Note: HD models can be up to 75 degrees higher. HD models use a cupro nickel exchanger and the efficiency is slightly lower resulting in less heat transfer and more waste heat.

Your stack temperature is a little bit low and the cubic feet per hour comes out to about 330,000 btu/hr, which is also a little bit low, which might indicate a gas supply problem.

Verify the gas pressure at the inlet static (heater off) and dynamic (Heater on).

What is the size and length of the gas line?

Do you have a regulator near the heater?

Is the heater a “HD” model?
 
I believe it is 1.25" and is about 60 ft (the protective sleeve that comes out of the ground is about 2.25" diameter and is labeled 1 1/4". I think it is a 2PSI line to the heater as there is a separate regulator to the house after the meter, the regulator upstream of the meter says 2psi. There is also regulator near the heater. The regulator near the heater is very close and gets hit with exhaust gas that comes out of the weep hole on the exhaust stack. I am wondering if maybe the regulator got overheated and failed. I put up a piece of flashing yesterday to keep the hot gas off of it, but that didn't seem to help.

It is not an HD model.

Not sure if they are going to cover me on warranty. I had the pool builder from heck, project started on 5/24/18 and the punch list completion and final payment wasn't until 12/31/18. Actually filled the pool with water on 9/24, but as you can probably guess the builder didn't supply much in the way of documentation. Actually had to get a lawyer to draft a letter to get him to finish the dang thing. Now I'm pretty sure he is out of business.

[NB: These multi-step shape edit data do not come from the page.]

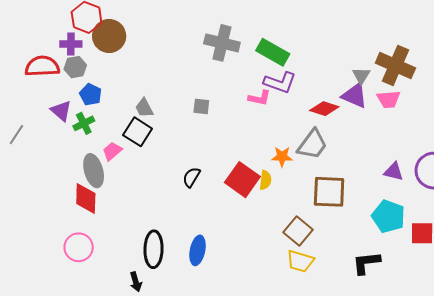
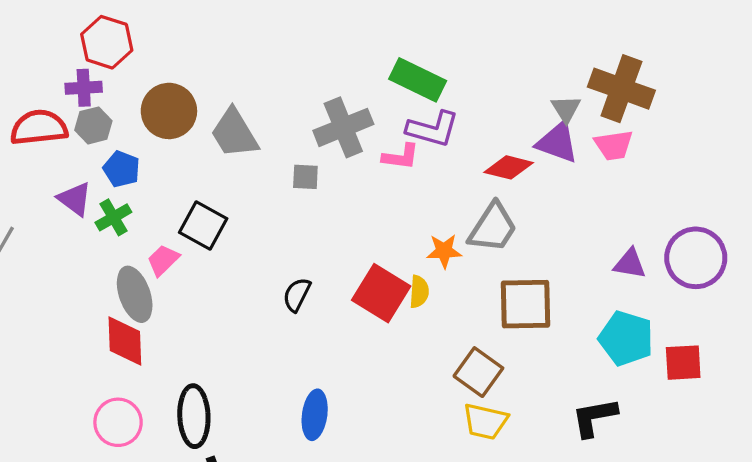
brown circle: (109, 36) -> (169, 111), moved
gray cross: (222, 43) -> (343, 127), moved, turned -32
gray trapezoid: (144, 108) -> (234, 133), moved, size x1.6
black ellipse: (154, 249) -> (194, 416), moved

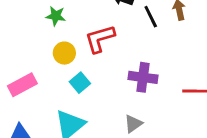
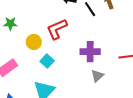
green star: (56, 16) -> (10, 24), moved
gray triangle: (133, 124) -> (97, 76), moved

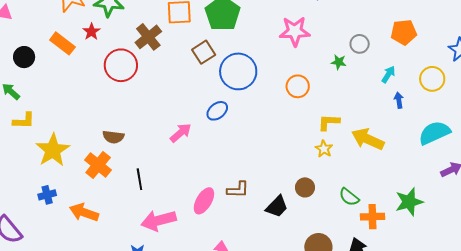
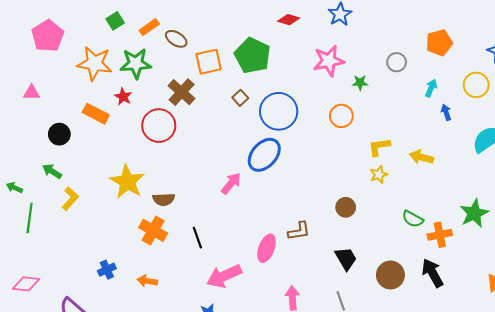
brown square: (204, 52) -> (240, 98), size x0.7
green star: (339, 62) -> (360, 83), moved
blue ellipse: (217, 111) -> (264, 155), size x1.6
yellow L-shape: (24, 121) -> (70, 199), turned -40
yellow arrow: (368, 139) -> (421, 157), size x0.7
yellow star: (324, 149) -> (379, 175), turned 30
yellow star: (53, 150) -> (127, 182), moved
brown circle: (305, 187) -> (346, 207), moved
black trapezoid: (277, 207) -> (346, 259), moved, turned -65
orange arrow: (84, 212) -> (147, 281), size x0.7

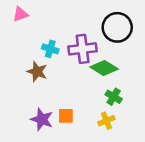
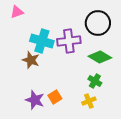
cyan cross: (50, 49) -> (42, 41), size x1.6
green diamond: (104, 68) -> (100, 57), moved
orange square: (66, 116) -> (55, 97), turned -32

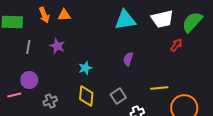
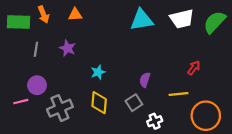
orange arrow: (44, 15) -> (44, 14), moved
red arrow: (176, 45) -> (194, 68), moved
purple semicircle: (128, 59) -> (145, 80), moved
gray cross: (50, 101) -> (60, 108), size x1.6

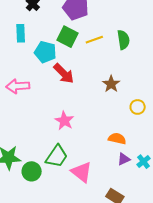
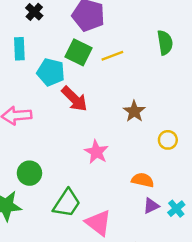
green semicircle: (123, 40) -> (165, 43), moved
pink star: (64, 121) -> (96, 152), moved
green circle: (32, 171) -> (29, 173), moved

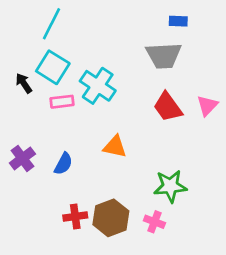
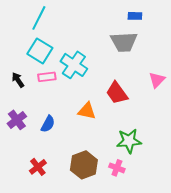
black arrow: (24, 83) -> (18, 80), moved
red trapezoid: (168, 107) -> (117, 93), moved
red cross: (75, 217) -> (38, 167), moved, turned -30

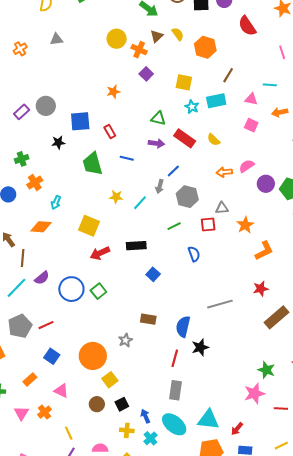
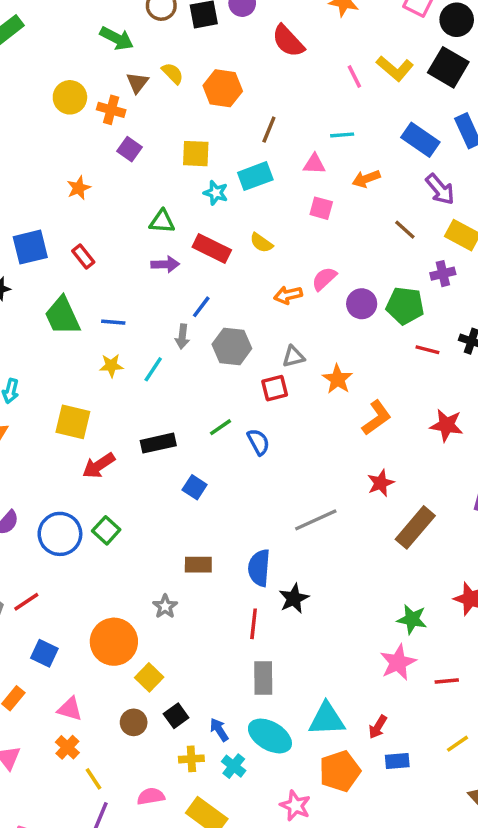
blue line: (127, 158) -> (113, 322), moved
green line: (174, 226) -> (220, 427), moved
orange cross: (45, 412) -> (67, 747), moved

Once I get the fitting I'll test the static/dynamic pressures. I might be able to check the drain tonight, but might be on hurricane watch the middle of this week so not sure how far I'll get.
 
Yeah, called them and he said to register online, wait 24 hours and then call back. I did the registration, will see what they say when I call tomorrow. I wish I would've been more on top of the equipment stuff, but it was like pulling teeth just to get the necessary stuff done.

Will report back when I get the supply pressures and check the drain. Thanks for the help so far!